▶ **DATA UNDER STUDY**:
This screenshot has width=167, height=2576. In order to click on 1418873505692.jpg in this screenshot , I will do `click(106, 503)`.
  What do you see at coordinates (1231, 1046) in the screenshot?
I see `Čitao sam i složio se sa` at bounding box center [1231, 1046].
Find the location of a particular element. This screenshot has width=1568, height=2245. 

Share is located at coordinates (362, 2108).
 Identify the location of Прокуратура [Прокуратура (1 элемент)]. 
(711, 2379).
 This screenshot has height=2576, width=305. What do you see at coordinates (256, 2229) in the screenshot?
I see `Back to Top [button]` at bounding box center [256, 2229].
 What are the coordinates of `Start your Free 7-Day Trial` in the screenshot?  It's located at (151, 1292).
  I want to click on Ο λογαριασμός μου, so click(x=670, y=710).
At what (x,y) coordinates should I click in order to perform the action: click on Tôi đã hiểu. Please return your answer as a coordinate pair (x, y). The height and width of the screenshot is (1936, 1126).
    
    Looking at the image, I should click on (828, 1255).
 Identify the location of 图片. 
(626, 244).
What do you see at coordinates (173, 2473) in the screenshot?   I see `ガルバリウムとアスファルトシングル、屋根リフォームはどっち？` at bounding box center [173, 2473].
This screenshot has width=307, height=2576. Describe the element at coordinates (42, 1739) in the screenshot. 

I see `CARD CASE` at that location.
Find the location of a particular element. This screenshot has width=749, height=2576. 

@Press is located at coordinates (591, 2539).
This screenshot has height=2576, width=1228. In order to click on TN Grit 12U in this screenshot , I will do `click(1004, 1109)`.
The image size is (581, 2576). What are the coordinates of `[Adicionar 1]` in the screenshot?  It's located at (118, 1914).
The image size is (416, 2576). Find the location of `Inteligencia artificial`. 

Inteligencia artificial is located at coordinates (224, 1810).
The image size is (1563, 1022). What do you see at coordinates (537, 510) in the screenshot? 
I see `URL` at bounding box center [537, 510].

▶ **TASK INSTRUCTIONS**:
Nothing but the lines from the one that contains "Identify the location of 图片." to the end of the listing should be given again, each exactly as it appears.

▶ **EXERCISE ANSWER**:
 Identify the location of 图片. 
(626, 244).
What do you see at coordinates (173, 2473) in the screenshot?   I see `ガルバリウムとアスファルトシングル、屋根リフォームはどっち？` at bounding box center [173, 2473].
This screenshot has width=307, height=2576. Describe the element at coordinates (42, 1739) in the screenshot. 

I see `CARD CASE` at that location.
Find the location of a particular element. This screenshot has width=749, height=2576. 

@Press is located at coordinates (591, 2539).
This screenshot has height=2576, width=1228. In order to click on TN Grit 12U in this screenshot , I will do `click(1004, 1109)`.
The image size is (581, 2576). What are the coordinates of `[Adicionar 1]` in the screenshot?  It's located at (118, 1914).
The image size is (416, 2576). Find the location of `Inteligencia artificial`. 

Inteligencia artificial is located at coordinates (224, 1810).
The image size is (1563, 1022). What do you see at coordinates (537, 510) in the screenshot? 
I see `URL` at bounding box center [537, 510].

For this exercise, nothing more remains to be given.